If the need appears greater today than ever before, so do the spirit and determination of local philanthropists and volunteers.
“America has this phenomenal reservoir of goodwill that is very deep,” says Tom Schultz, a New Canaan resident, business executive and founder of the Canaan Foundation, which provides free second-hand computers to schools in Kenya and Cameroon. “It makes a difference to people in Third World countries that it’s not the government. It’s us as individuals, as volunteers, who are making these programs go, and on energy and enthusiasm more than anything else.”
As it turns out, New Canaan, Darien and Rowayton have long histories of such grass-roots efforts. Following are snapshots of five local NGOs — from the large and very businesslike to the small and more short-term — that are making a difference somewhere in the world.
AmeriCares
A paradigm of NGOs locally as well as globally is AmeriCares, the international relief organization founded in 1982 by longtime New Canaan residents Robert and Leila Macauley.
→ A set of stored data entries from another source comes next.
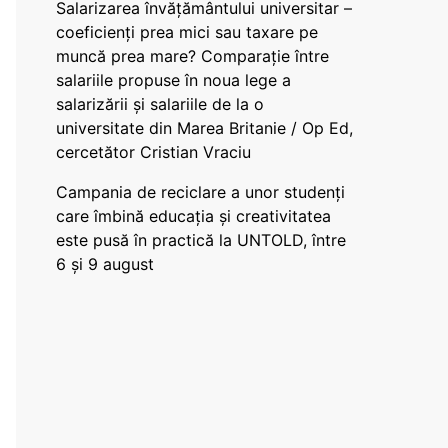
Salarizarea învățământului universitar –
coeficienți prea mici sau taxare pe
muncă prea mare? Comparație între
salariile propuse în noua lege a
salarizării și salariile de la o
universitate din Marea Britanie / Op Ed,
cercetător Cristian Vraciu
Campania de reciclare a unor studenți
care îmbină educația și creativitatea
este pusă în practică la UNTOLD, între
6 și 9 august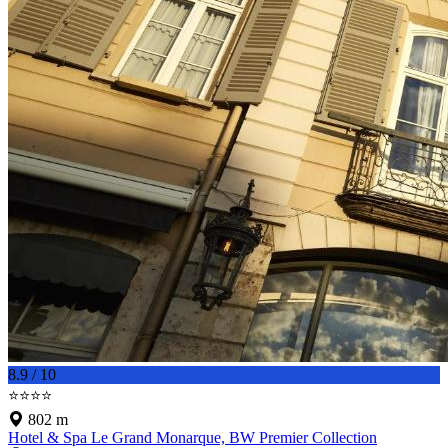
8.9 / 10
⭐⭐⭐⭐
802 m
Hotel & Spa Le Grand Monarque, BW Premier Collection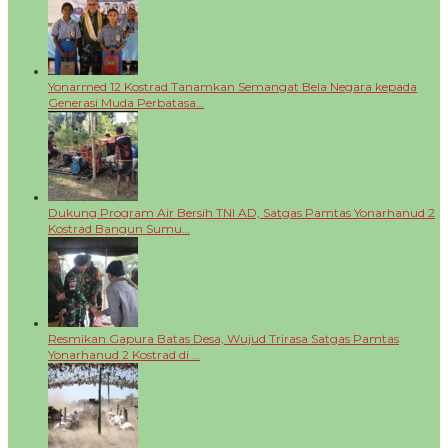
Yonarmed 12 Kostrad Tanamkan Semangat Bela Negara kepada
Generasi Muda Perbatasa…
Dukung Program Air Bersih TNI AD, Satgas Pamtas Yonarhanud 2
Kostrad Bangun Sumu…
Resmikan Gapura Batas Desa, Wujud Trirasa Satgas Pamtas
Yonarhanud 2 Kostrad di …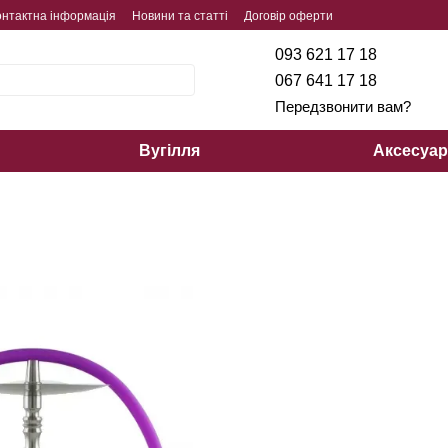
онтактна інформація
Новини та статті
Договір оферти
093 621 17 18
067 641 17 18
Передзвонити вам?
Вугілля
Аксесуа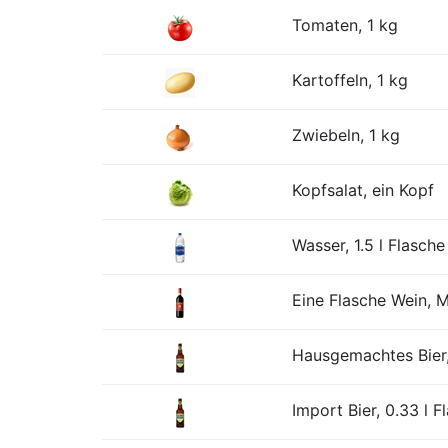
Tomaten, 1 kg
Kartoffeln, 1 kg
Zwiebeln, 1 kg
Kopfsalat, ein Kopf
Wasser, 1.5 l Flasche
Eine Flasche Wein, Mi
Hausgemachtes Bier,
Import Bier, 0.33 l F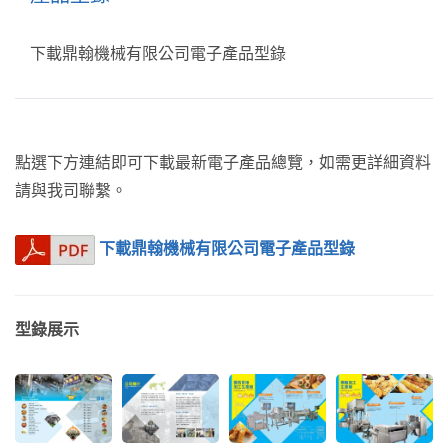
下載鼎翰機械有限公司電子產品型錄
點選下方連結即可下載最新電子產品總覽，如需更詳細資料
請與我司聯繫。
下載鼎翰機械有限公司電子產品型錄
型錄展示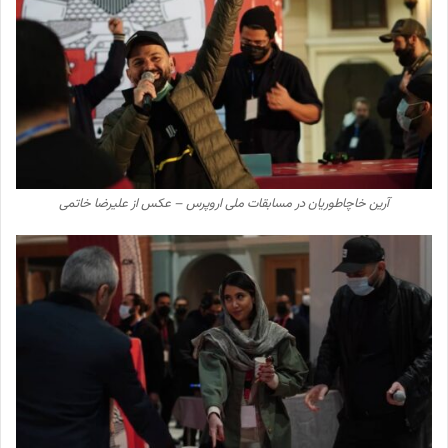
آرین خاچاطوریان در مسابقات ملی اروپرس – عکس از علیرضا خاتمی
A former corporate president and director, Bob Macauley was active in a number of charities early in his career — serving as president of Covenant House and advisor to the National Executive Service Corps and World Share and being a friend and supporter of Mother Teresa. But it took a private audience with Pope John Paul II in Rome in 1981 to get him to start his own philanthropy.
“The pope said, ‘I know about your fundraising activities,’” Macauley noted recently. “And he asked, is there anything you can do to help my people in Poland?” The country had no internal medical structure at the time and was in desperate need of medicines. “When the pope asks you a question like that, do you say, ‘Pope, I’m a little tied up right now?’ No.”
Working out of a closet in their home outfitted with a small desk and a telephone, the Macauleys enlisted a few friends and set a goal of $50,000’s worth of medicine. By the end of the first year, they had raised $3 million in donations from pharmaceutical companies; by the second year, $13 million; and by the third year, $40 million to $50 million.
That early effort grew into AmeriCares, which today delivers medicines, medical supplies and aid to people in crisis around the world. The organization works with other NGOs, hospitals, health networks, governments and corporate partners like Wyeth, the pharmaceutical giant. Two warehouses, one in Stamford, the other in Europe, serve as inventory centers.
Since its founding AmeriCares has provided more than $7 billion in aid to 137 countries. Last year it rushed supplies and set up field hospitals in China following the devastating earthquake in Sichuan Province, and in Myanmar in the aftermath of Cyclone Nargis. It also shipped more than 245,000 bottles of water to aid in flood and tornado relief in the midwestern United States. And, as one of the few relief organizations allowed to fly directly into Darfur in Sudan, it has delivered more than fifteen tons of medicines and medical supplies to West Dafur.
At home, meanwhile, the organization runs three community programs — AmeriCares HomeFront, AmeriCares Free Clinics and Camp AmeriKids — for those in need in Connecticut and New York.
In 2006 the Chronicle of Philanthropy ranked AmeriCares third among U.S. charities based on its support from individuals, foundations and corporations. And last year Forbes named it one of seventeen nonprofits with “100 percent fundraising efficiency.”
Now aged eighty-four, Bob has retired as chairman of AmeriCares, though Leila remains involved as vice chairman. With 150 employees, the charity outgrew its New Canaan base and moved operations to Stamford.
“NGOs are terribly important and they always will be,” Bob says. “They’re about compassion and being thankful for what you have, and being willing to share what you have with others.”